Это могло быть не более чем совпадением, - что известный связью с Перси Бичемом человек взял Уильяма в экспедицию в Квебек. Но будь он проклят, если думает, что это так.
При упоминании имени «Рэндалл-Айзекс» Несси подняла голову, словно собака, услышавшая шорох в кустах.
– Да, сталкивалась, – сказала она медленно. На ее нижней губе осталась крупинка мелкого сахара, Грею хотелось стереть ее с губ Несси – и при других обстоятельствах, он бы так и сделал. – Или слышала о нем. Говорят, он еврей.

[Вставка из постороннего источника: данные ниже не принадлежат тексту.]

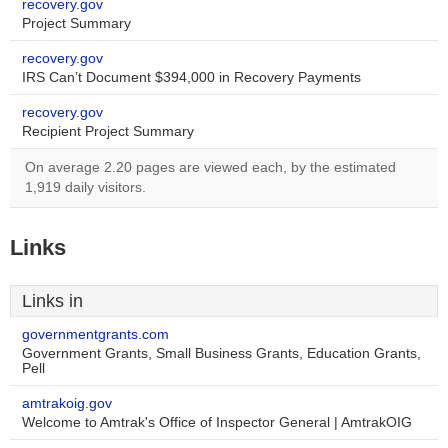
recovery.gov
Project Summary
recovery.gov
IRS Can’t Document $394,000 in Recovery Payments
recovery.gov
Recipient Project Summary
On average 2.20 pages are viewed each, by the estimated
1,919 daily visitors.
Links
Links in
governmentgrants.com
Government Grants, Small Business Grants, Education Grants,
Pell
amtrakoig.gov
Welcome to Amtrak's Office of Inspector General | AmtrakOIG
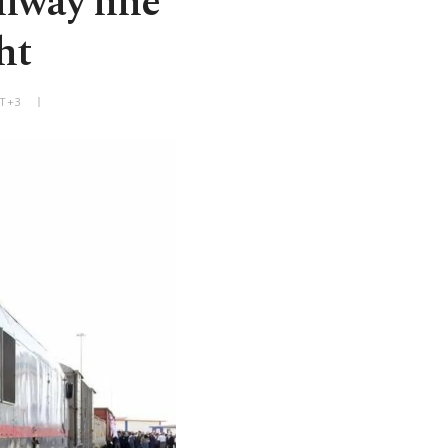
ilway line
ht
MT+3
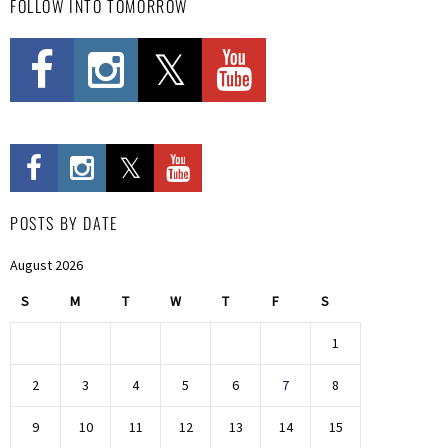
FOLLOW INTO TOMORROW
POSTS BY DATE
August 2026
S
M
T
W
T
F
S
1
2
3
4
5
6
7
8
9
10
11
12
13
14
15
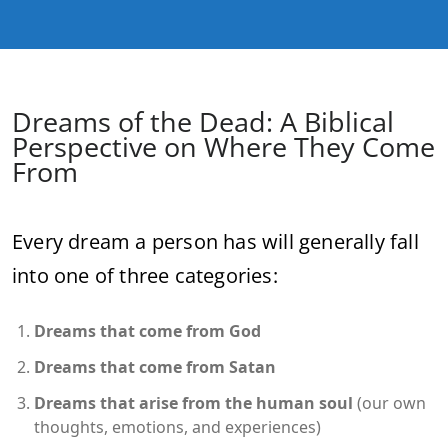
Dreams of the Dead: A Biblical
Perspective on Where They Come
From
Every dream a person has will generally fall
into one of three categories:
Dreams that come from God
Dreams that come from Satan
Dreams that arise from the human soul
(our own
thoughts, emotions, and experiences)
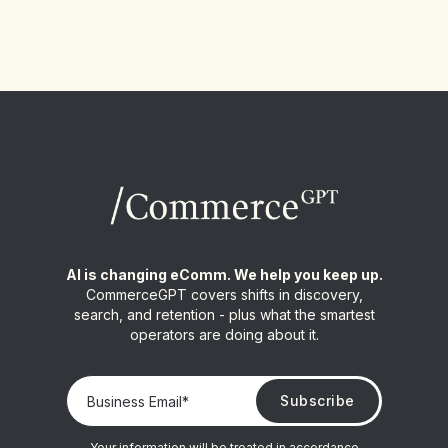
AI is changing eComm. We help you keep up.
CommerceGPT covers shifts in discovery,
search, and retention - plus what the smartest
operators are doing about it.
Your information will be treated in accordance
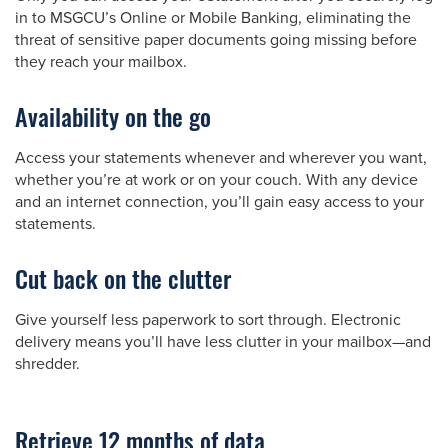
in to MSGCU’s Online or Mobile Banking, eliminating the
threat of sensitive paper documents going missing before
they reach your mailbox.
Availability on the go
Access your statements whenever and wherever you want,
whether you’re at work or on your couch. With any device
and an internet connection, you’ll gain easy access to your
statements.
Cut back on the clutter
Give yourself less paperwork to sort through. Electronic
delivery means you’ll have less clutter in your mailbox—and
shredder.
Retrieve 12 months of data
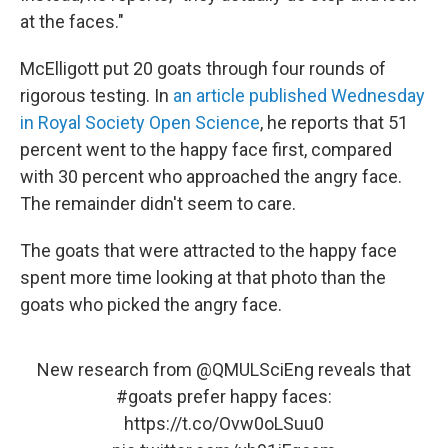
at the faces."
McElligott put 20 goats through four rounds of
rigorous testing. In
an article published Wednesday
in Royal Society Open Science
, he reports that 51
percent went to the happy face first, compared
with 30 percent who approached the angry face.
The remainder didn't seem to care.
The goats that were attracted to the happy face
spent more time looking at that photo than the
goats who picked the angry face.
New research from
@QMULSciEng
reveals that
#goats
prefer happy faces:
https://t.co/Ovw0oLSuu0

– Еврей? – поразился Грей. – Точно нет. – Еврею никогда бы не позволили получить звание в армии или на флоте – равно как и католику.
Несси изогнула темную бровь.
– Вероятно, он не хочет, чтобы кто-нибудь знал, – произнесла она и, словно кошка, слизнула с губы сахаринку. – Но если нет, он должен держаться подальше от домов терпимости – это все, что я могу сказать!
Несс искренне расхохоталась, затем, посерьезнев, поправила на плечах халат и уставилась на Грея темными в свете огня глазами.
– Он тоже как-то связан с твоим парнишкой – тот французик, – сказала она. – Потому что одна из девочек Джексона сообщила мне о некоем еврейском молодчике, и о том, как она просто обалдела, когда тот снял свои бриджи. Девица сказала, что отказалась бы, но там находился его дружок, француз, желавший наблюдать. И когда он – французик, я имею в виду, – понял, что она уходит, то удвоил цену, и девочка согласилась. Она говорила, что когда дело доходит прямо до... – и тут Несси похотливо улыбнулась, зажав кончик языка передними зубами – теми, которые у нее все еще были. – Это слаще, чем с другими.